AI as Artist, AI as Tool

When a system produces art, is it the creator — or the canvas?

Artificial intelligence has been hailed as a new kind of artist. From generating portraits to composing music and writing poetry, AI systems can produce work that looks — and sometimes even feels — creative. But are these systems truly artists in their own right, or are they better understood as sophisticated tools in human hands?

The Spectrum of Agency

Creativity with AI sits on a spectrum:

  • AI as tool: a paintbrush, camera, or instrument, extending the human hand and mind.
  • AI as collaborator: a system that surprises, suggesting possibilities the human may not have imagined alone.
  • AI as artist: a system credited with authorship, treated as the origin of the work itself.

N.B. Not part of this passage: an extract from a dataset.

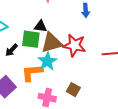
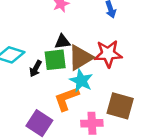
black arrow: (11, 50) -> (35, 69), moved
brown square: (73, 90) -> (120, 106), size x1.6

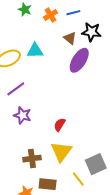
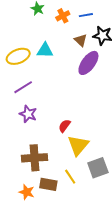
yellow triangle: (61, 152) -> (78, 145), moved
brown cross: (32, 159) -> (35, 158), size x1.4
yellow line: (78, 179) -> (70, 177), moved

Where a given project falls on this spectrum often depends less on the system’s capability, and more on how humans choose to frame and value it.

The Role of Human Intention

Even when AI generates images or texts independently, human agency remains central. Someone designed the system, curated the data, and prompted the output. The creative act is distributed — part human, part machine, and part cultural context. This blurring makes it difficult to assign clear boundaries between tool and artist.

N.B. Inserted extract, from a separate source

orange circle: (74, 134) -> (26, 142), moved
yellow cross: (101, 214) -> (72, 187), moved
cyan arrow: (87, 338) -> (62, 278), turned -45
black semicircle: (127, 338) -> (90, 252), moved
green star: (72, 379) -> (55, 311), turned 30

The Risk of Anthropomorphism

To call AI an “artist” risks anthropomorphising. These systems do not seek expression, nor do they experience meaning in what they produce. Yet humans are quick to ascribe intentionality to outputs that move or impress us. The label of “artist” often reflects our response, not the system’s reality.

Why It Matters

How we describe AI shapes how we govern and value it. If AI is a tool, the focus is on user responsibility. If AI is a collaborator, questions of co-authorship arise. And if AI is treated as an artist, we are forced to rethink ownership, originality, and even the meaning of creativity itself.